The World

In the City of the Future

You can read all you want about China’s urbanization and the proliferation of megacities, but nothing quite prepares you for the experience of visiting a city of 5 million people that you had barely heard of until recently.

With more than 2.2 million people in the city proper, Nanchang would be the third- or fourth-largest city in the United States.  More than 5 million live in the metro area. But in China, the capital of Jiangxi Province is what they call a “second-tier” city, not even cracking the top 20 in population. And there are a lot more Nanchangs coming. In 20 years China could have as many as 44 urban areas with more than 4 million people and 221 with more than 1 million.

Impressive as Beijing is, visiting a city like Nanchang gives a much better sense of both the size of China’s populations and the immense changes happening here.
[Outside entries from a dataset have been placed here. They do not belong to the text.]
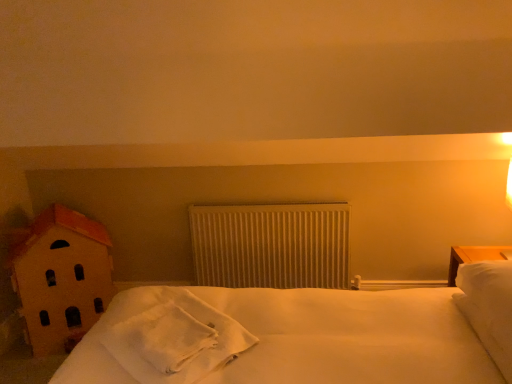 Question: Can you confirm if white soft pillow at right is shorter than white soft towel at center?

Choices:
 (A) yes
 (B) no

Answer: (B)

Question: Does white soft pillow at right appear on the left side of white soft towel at center?

Choices:
 (A) yes
 (B) no

Answer: (B)

Question: Is white soft pillow at right bigger than white soft towel at center?

Choices:
 (A) yes
 (B) no

Answer: (A)

Question: Is white soft pillow at right touching white soft towel at center?

Choices:
 (A) yes
 (B) no

Answer: (B)

Question: From the image's perspective, is white soft pillow at right on top of white soft towel at center?

Choices:
 (A) no
 (B) yes

Answer: (B)

Question: Can you confirm if white soft pillow at right is taller than white soft towel at center?

Choices:
 (A) no
 (B) yes

Answer: (B)

Question: Is white soft pillow at right inside white textured radiator at center?

Choices:
 (A) yes
 (B) no

Answer: (B)

Question: Is white textured radiator at center positioned with its back to white soft pillow at right?

Choices:
 (A) no
 (B) yes

Answer: (A)

Question: Is white textured radiator at center positioned before white soft pillow at right?

Choices:
 (A) no
 (B) yes

Answer: (A)

Question: Is white textured radiator at center completely or partially outside of white soft pillow at right?

Choices:
 (A) yes
 (B) no

Answer: (A)

Question: Is white textured radiator at center at the right side of white soft pillow at right?

Choices:
 (A) yes
 (B) no

Answer: (B)

Question: Is white textured radiator at center positioned far away from white soft pillow at right?

Choices:
 (A) no
 (B) yes

Answer: (B)

Question: Considering the relative sizes of white soft towel at center and wooden house at left in the image provided, is white soft towel at center thinner than wooden house at left?

Choices:
 (A) no
 (B) yes

Answer: (A) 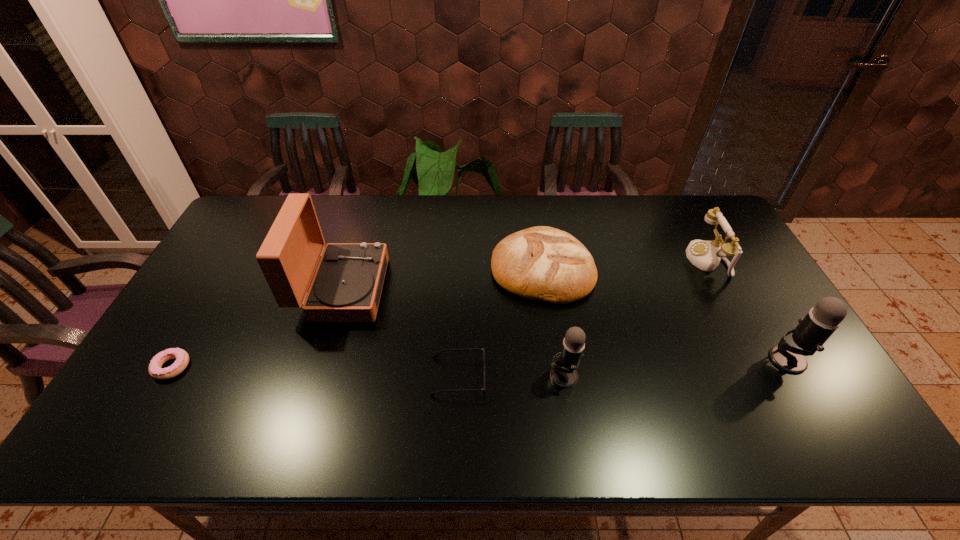 Where is `vacant space that is in between the fifth object from right to left and the fifth tallest object`? This screenshot has width=960, height=540. vacant space that is in between the fifth object from right to left and the fifth tallest object is located at coordinates (500, 323).

At what (x,y) coordinates should I click in order to perform the action: click on object that is the second nearest to the spectacles. Please return your answer as a coordinate pair (x, y). Looking at the image, I should click on (543, 263).

Where is `object that can be found as the fourth closest to the doughnut`? The height and width of the screenshot is (540, 960). object that can be found as the fourth closest to the doughnut is located at coordinates (563, 373).

Locate an element on the screen. free space that satisfies the following two spatial constraints: 1. on the face of the phonograph record; 2. on the right side of the taller microphone is located at coordinates (322, 359).

Where is `vacant space that satisfies the following two spatial constraints: 1. on the back side of the third tallest object; 2. on the face of the sixth object from right to left`? The width and height of the screenshot is (960, 540). vacant space that satisfies the following two spatial constraints: 1. on the back side of the third tallest object; 2. on the face of the sixth object from right to left is located at coordinates (550, 289).

Identify the location of vacant space that satisfies the following two spatial constraints: 1. on the face of the phonograph record; 2. on the back side of the left microphone. (317, 375).

Find the location of a particular element. This screenshot has width=960, height=540. free space that satisfies the following two spatial constraints: 1. on the face of the phonograph record; 2. on the back side of the left microphone is located at coordinates (317, 375).

You are a GUI agent. You are given a task and a screenshot of the screen. Output one action in this format:
    pyautogui.click(x=<x>, y=<y>)
    Task: Click on the vacant space that satisfies the following two spatial constraints: 1. on the front side of the bread; 2. on the left side of the taller microphone
    Image resolution: width=960 pixels, height=540 pixels.
    Given the screenshot: What is the action you would take?
    pyautogui.click(x=556, y=359) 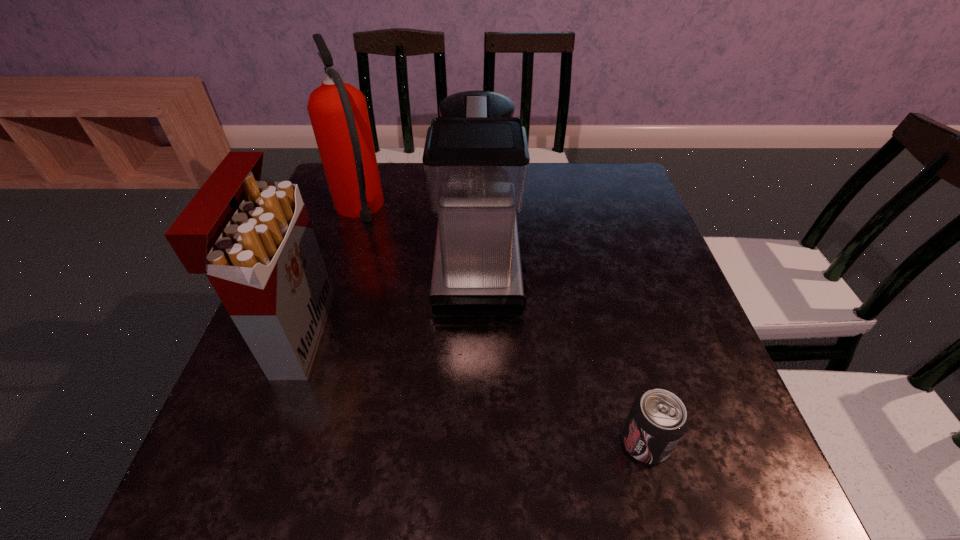 The image size is (960, 540). Find the location of `free spot between the fire extinguisher and the cigarette case`. free spot between the fire extinguisher and the cigarette case is located at coordinates (328, 272).

I want to click on free space that is in between the fire extinguisher and the cigarette case, so click(x=328, y=272).

Where is `vacant point located between the fire extinguisher and the coffee maker`? This screenshot has height=540, width=960. vacant point located between the fire extinguisher and the coffee maker is located at coordinates (419, 237).

At what (x,y) coordinates should I click in order to perform the action: click on vacant space that's between the cigarette case and the nearest object. Please return your answer as a coordinate pair (x, y). The height and width of the screenshot is (540, 960). Looking at the image, I should click on (471, 388).

Locate an element on the screen. The width and height of the screenshot is (960, 540). object that is the second closest one to the rightmost object is located at coordinates (254, 240).

Locate which object ranks third in proximity to the third object from left to right. Please provide its 2D coordinates. Your answer should be formatted as a tuple, i.e. [(x, y)], where the tuple contains the x and y coordinates of a point satisfying the conditions above.

[(657, 420)]

Image resolution: width=960 pixels, height=540 pixels. I want to click on blank space that satisfies the following two spatial constraints: 1. on the back side of the shortest object; 2. at the front of the coffee maker where the controls are located, so click(x=596, y=264).

The image size is (960, 540). Identify the location of free spot that satisfies the following two spatial constraints: 1. on the back side of the soda can; 2. at the front of the third object from left to right where the controls are located. (596, 264).

The height and width of the screenshot is (540, 960). Find the location of `free space that satisfies the following two spatial constraints: 1. on the back side of the shortest object; 2. with the lid open on the cigarette case`. free space that satisfies the following two spatial constraints: 1. on the back side of the shortest object; 2. with the lid open on the cigarette case is located at coordinates (615, 334). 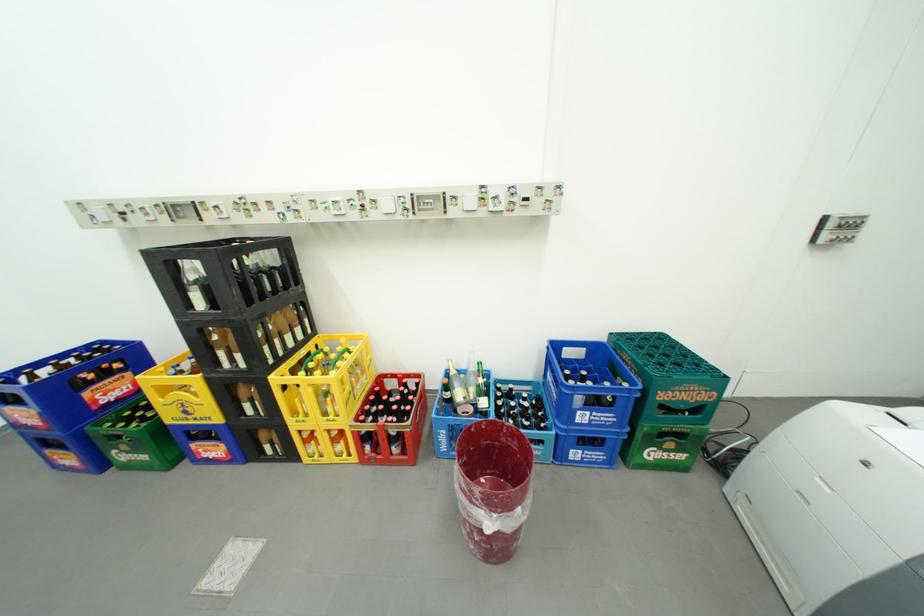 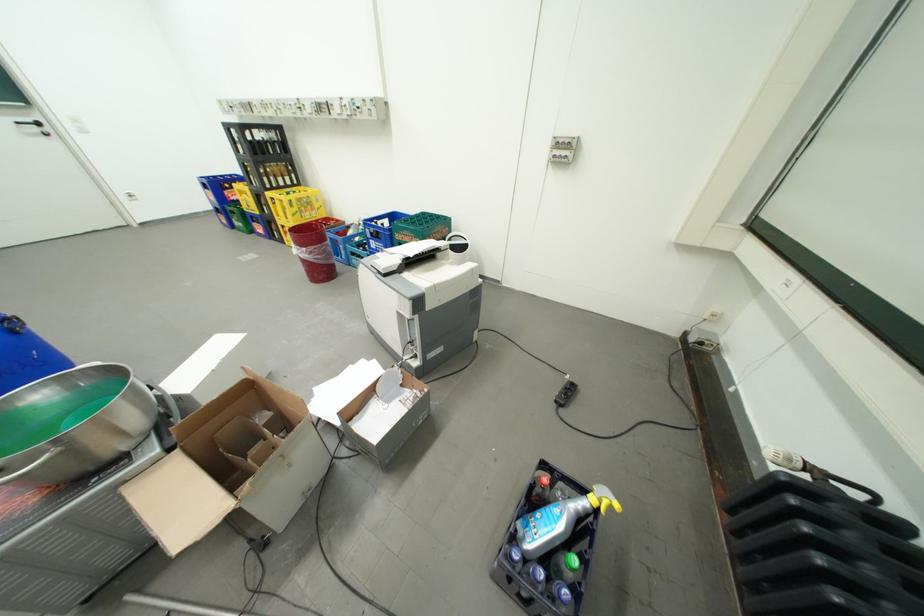 Find the pixel in the second image that matches the point at 716,392 in the first image.

(424, 238) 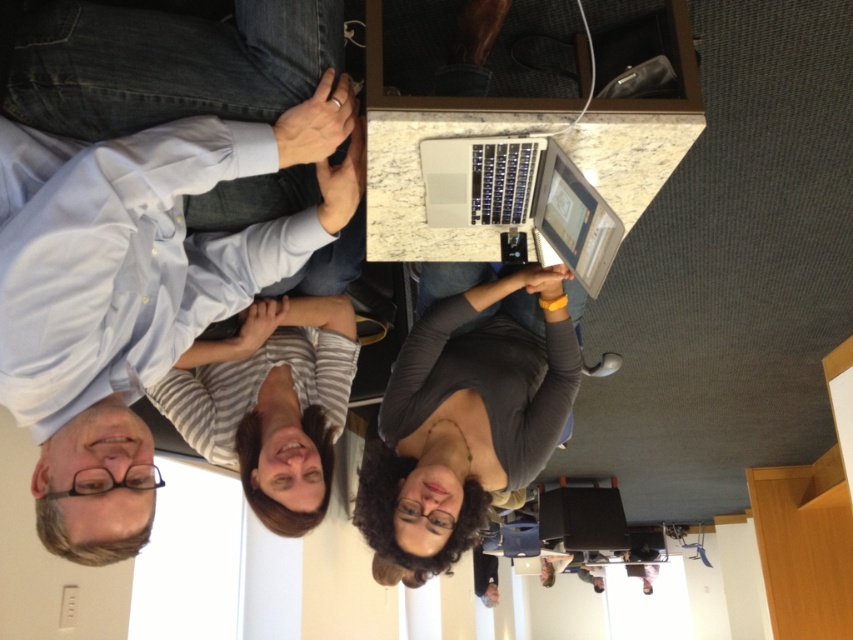 Can you confirm if striped fabric shirt at center is positioned to the left of sleek silver laptop at center?

Correct, you'll find striped fabric shirt at center to the left of sleek silver laptop at center.

Between striped fabric shirt at center and sleek silver laptop at center, which one has less height?

With less height is sleek silver laptop at center.

Between point (235, 387) and point (492, 136), which one is positioned in front?

Point (492, 136)

Where is `striped fabric shirt at center`? striped fabric shirt at center is located at coordinates (270, 403).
Construction cranes building skyscraper-size apartment complexes seem to be everywhere, and with the city core bursting at the seams, a network of satellite cities is in the works in the suburbs.

Nanchang is best known for its role in history of Chinese Communism—the Nanchang Uprising of 1927 was the first communist victory of the Chinese Civil War. Jiangxi Province is also where Deng Xiaoping, the father of China’s market reforms, spent his years in exile working at a tractor factory after being purged by Mao during the Cultural Revolution.

It definitely exemplifies more of the Deng than the Mao spirit today as a manufacturing center, building everything from Ford cars, to Guitar Hero controllers, to Kohler faucets for the outside world, and increasingly for the Chinese market.

Like every Chinese boomtown, traffic is a major issue and the city began construction of a subway system in 2009. It’s expected to be completed in 2015, shocking for someone who lives in a city where it takes nine months to fix an escalator.

As a Reuters article from last year noted, many of the metro’s future stops are in areas where no one really lives yet, an example of the “if you build it, they will come” mentality that seems to underscore the boom here. The apartment complex explosion exemplifies the same optimistic spirit.

This attitude on the part of Chinese planners can sometimes seem a bit overambitious—see the famous ghost towns that have attracted quite a bit of foreign media attention in recent years—but given the proportion of the human population that’s going to live in cities like Nanchang in later on this century, the rest of the world really ought to be paying more attention to them.